RECORDED DATA:
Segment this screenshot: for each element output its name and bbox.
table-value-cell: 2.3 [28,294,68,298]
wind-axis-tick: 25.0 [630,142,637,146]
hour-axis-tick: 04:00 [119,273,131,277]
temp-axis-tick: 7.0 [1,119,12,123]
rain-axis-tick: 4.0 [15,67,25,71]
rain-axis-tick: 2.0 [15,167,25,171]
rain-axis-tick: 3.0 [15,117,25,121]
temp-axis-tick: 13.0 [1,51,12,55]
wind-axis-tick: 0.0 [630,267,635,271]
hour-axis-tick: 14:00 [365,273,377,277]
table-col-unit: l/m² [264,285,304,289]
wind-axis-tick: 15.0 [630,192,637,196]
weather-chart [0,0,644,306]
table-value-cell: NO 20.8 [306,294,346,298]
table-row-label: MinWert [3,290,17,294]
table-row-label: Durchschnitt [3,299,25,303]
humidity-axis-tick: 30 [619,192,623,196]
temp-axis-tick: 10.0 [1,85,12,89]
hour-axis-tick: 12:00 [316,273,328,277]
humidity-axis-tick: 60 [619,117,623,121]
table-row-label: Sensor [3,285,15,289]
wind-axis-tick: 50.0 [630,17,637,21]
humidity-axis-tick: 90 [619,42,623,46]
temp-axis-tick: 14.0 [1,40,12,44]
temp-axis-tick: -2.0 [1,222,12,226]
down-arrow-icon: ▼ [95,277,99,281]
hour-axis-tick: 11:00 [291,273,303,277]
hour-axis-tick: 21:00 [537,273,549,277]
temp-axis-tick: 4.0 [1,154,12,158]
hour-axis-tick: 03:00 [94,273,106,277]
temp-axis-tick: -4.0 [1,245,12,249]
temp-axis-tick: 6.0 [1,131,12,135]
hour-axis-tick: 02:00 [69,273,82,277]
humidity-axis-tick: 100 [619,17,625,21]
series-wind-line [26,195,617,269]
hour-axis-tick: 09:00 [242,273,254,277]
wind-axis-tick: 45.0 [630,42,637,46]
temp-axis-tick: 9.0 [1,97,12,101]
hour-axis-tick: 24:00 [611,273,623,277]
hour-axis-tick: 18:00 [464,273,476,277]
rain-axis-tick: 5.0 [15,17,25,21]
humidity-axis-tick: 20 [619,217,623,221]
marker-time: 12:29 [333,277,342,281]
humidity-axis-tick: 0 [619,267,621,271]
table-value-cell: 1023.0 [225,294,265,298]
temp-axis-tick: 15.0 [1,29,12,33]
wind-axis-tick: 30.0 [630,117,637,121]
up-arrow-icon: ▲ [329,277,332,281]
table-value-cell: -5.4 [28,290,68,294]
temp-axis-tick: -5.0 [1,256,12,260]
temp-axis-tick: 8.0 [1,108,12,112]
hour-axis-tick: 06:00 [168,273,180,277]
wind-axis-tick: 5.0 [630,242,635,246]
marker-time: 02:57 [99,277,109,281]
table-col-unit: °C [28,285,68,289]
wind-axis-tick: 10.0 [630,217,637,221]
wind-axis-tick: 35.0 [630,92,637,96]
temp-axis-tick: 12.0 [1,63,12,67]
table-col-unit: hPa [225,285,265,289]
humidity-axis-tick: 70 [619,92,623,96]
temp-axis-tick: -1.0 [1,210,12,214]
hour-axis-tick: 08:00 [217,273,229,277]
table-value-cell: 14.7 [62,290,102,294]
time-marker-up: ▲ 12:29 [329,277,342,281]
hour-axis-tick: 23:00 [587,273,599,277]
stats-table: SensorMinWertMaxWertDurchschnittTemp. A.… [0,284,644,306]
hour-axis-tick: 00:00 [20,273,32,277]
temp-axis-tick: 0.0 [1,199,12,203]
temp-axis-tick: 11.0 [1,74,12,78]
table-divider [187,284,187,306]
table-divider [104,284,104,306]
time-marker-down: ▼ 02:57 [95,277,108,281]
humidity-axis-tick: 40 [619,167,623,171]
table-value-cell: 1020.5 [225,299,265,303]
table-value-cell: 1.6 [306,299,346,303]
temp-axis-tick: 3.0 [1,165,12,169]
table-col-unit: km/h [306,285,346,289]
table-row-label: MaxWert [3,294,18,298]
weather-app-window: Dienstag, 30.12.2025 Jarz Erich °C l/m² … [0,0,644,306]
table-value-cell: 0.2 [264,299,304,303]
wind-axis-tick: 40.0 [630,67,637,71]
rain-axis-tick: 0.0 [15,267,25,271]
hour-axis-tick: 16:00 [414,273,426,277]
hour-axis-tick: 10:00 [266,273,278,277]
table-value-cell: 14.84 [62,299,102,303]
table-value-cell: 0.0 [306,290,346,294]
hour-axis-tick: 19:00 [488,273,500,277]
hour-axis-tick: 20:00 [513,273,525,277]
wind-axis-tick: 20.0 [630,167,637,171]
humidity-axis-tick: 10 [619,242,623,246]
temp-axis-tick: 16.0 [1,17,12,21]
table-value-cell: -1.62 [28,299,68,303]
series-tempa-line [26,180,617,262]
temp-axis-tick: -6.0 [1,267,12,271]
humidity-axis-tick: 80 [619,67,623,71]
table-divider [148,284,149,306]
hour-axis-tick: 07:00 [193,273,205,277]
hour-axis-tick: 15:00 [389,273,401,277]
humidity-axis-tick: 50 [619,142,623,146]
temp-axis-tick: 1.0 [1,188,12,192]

ACTIVITY: Repeat the listing above exactly, keeping every word as it stands.

OUTPUT:
Segment this screenshot: for each element output its name and bbox.
table-value-cell: 2.3 [28,294,68,298]
wind-axis-tick: 25.0 [630,142,637,146]
hour-axis-tick: 04:00 [119,273,131,277]
temp-axis-tick: 7.0 [1,119,12,123]
rain-axis-tick: 4.0 [15,67,25,71]
rain-axis-tick: 2.0 [15,167,25,171]
rain-axis-tick: 3.0 [15,117,25,121]
temp-axis-tick: 13.0 [1,51,12,55]
wind-axis-tick: 0.0 [630,267,635,271]
hour-axis-tick: 14:00 [365,273,377,277]
table-col-unit: l/m² [264,285,304,289]
wind-axis-tick: 15.0 [630,192,637,196]
weather-chart [0,0,644,306]
table-value-cell: NO 20.8 [306,294,346,298]
table-row-label: MinWert [3,290,17,294]
table-row-label: Durchschnitt [3,299,25,303]
humidity-axis-tick: 30 [619,192,623,196]
temp-axis-tick: 10.0 [1,85,12,89]
hour-axis-tick: 12:00 [316,273,328,277]
humidity-axis-tick: 60 [619,117,623,121]
table-row-label: Sensor [3,285,15,289]
wind-axis-tick: 50.0 [630,17,637,21]
humidity-axis-tick: 90 [619,42,623,46]
temp-axis-tick: 14.0 [1,40,12,44]
temp-axis-tick: -2.0 [1,222,12,226]
down-arrow-icon: ▼ [95,277,99,281]
hour-axis-tick: 11:00 [291,273,303,277]
hour-axis-tick: 21:00 [537,273,549,277]
temp-axis-tick: 4.0 [1,154,12,158]
hour-axis-tick: 03:00 [94,273,106,277]
temp-axis-tick: -4.0 [1,245,12,249]
temp-axis-tick: 6.0 [1,131,12,135]
hour-axis-tick: 02:00 [69,273,82,277]
humidity-axis-tick: 100 [619,17,625,21]
series-wind-line [26,195,617,269]
hour-axis-tick: 09:00 [242,273,254,277]
wind-axis-tick: 45.0 [630,42,637,46]
temp-axis-tick: 9.0 [1,97,12,101]
hour-axis-tick: 24:00 [611,273,623,277]
hour-axis-tick: 18:00 [464,273,476,277]
rain-axis-tick: 5.0 [15,17,25,21]
humidity-axis-tick: 20 [619,217,623,221]
marker-time: 12:29 [333,277,342,281]
humidity-axis-tick: 0 [619,267,621,271]
table-value-cell: 1023.0 [225,294,265,298]
temp-axis-tick: 15.0 [1,29,12,33]
wind-axis-tick: 30.0 [630,117,637,121]
up-arrow-icon: ▲ [329,277,332,281]
table-value-cell: -5.4 [28,290,68,294]
temp-axis-tick: -5.0 [1,256,12,260]
temp-axis-tick: 8.0 [1,108,12,112]
hour-axis-tick: 06:00 [168,273,180,277]
wind-axis-tick: 5.0 [630,242,635,246]
marker-time: 02:57 [99,277,109,281]
table-col-unit: °C [28,285,68,289]
wind-axis-tick: 10.0 [630,217,637,221]
wind-axis-tick: 35.0 [630,92,637,96]
temp-axis-tick: 12.0 [1,63,12,67]
table-col-unit: hPa [225,285,265,289]
humidity-axis-tick: 70 [619,92,623,96]
temp-axis-tick: -1.0 [1,210,12,214]
hour-axis-tick: 08:00 [217,273,229,277]
table-value-cell: 14.7 [62,290,102,294]
time-marker-up: ▲ 12:29 [329,277,342,281]
hour-axis-tick: 23:00 [587,273,599,277]
stats-table: SensorMinWertMaxWertDurchschnittTemp. A.… [0,284,644,306]
hour-axis-tick: 00:00 [20,273,32,277]
temp-axis-tick: 0.0 [1,199,12,203]
temp-axis-tick: 11.0 [1,74,12,78]
table-divider [187,284,187,306]
table-divider [104,284,104,306]
time-marker-down: ▼ 02:57 [95,277,108,281]
humidity-axis-tick: 40 [619,167,623,171]
table-value-cell: 1020.5 [225,299,265,303]
table-value-cell: 1.6 [306,299,346,303]
temp-axis-tick: 3.0 [1,165,12,169]
table-col-unit: km/h [306,285,346,289]
table-row-label: MaxWert [3,294,18,298]
weather-app-window: Dienstag, 30.12.2025 Jarz Erich °C l/m² … [0,0,644,306]
table-value-cell: 0.2 [264,299,304,303]
wind-axis-tick: 40.0 [630,67,637,71]
rain-axis-tick: 0.0 [15,267,25,271]
hour-axis-tick: 16:00 [414,273,426,277]
hour-axis-tick: 10:00 [266,273,278,277]
table-value-cell: 14.84 [62,299,102,303]
table-value-cell: 0.0 [306,290,346,294]
hour-axis-tick: 19:00 [488,273,500,277]
hour-axis-tick: 20:00 [513,273,525,277]
wind-axis-tick: 20.0 [630,167,637,171]
humidity-axis-tick: 10 [619,242,623,246]
temp-axis-tick: 16.0 [1,17,12,21]
table-value-cell: -1.62 [28,299,68,303]
series-tempa-line [26,180,617,262]
temp-axis-tick: -6.0 [1,267,12,271]
humidity-axis-tick: 80 [619,67,623,71]
table-divider [148,284,149,306]
hour-axis-tick: 07:00 [193,273,205,277]
hour-axis-tick: 15:00 [389,273,401,277]
humidity-axis-tick: 50 [619,142,623,146]
temp-axis-tick: 1.0 [1,188,12,192]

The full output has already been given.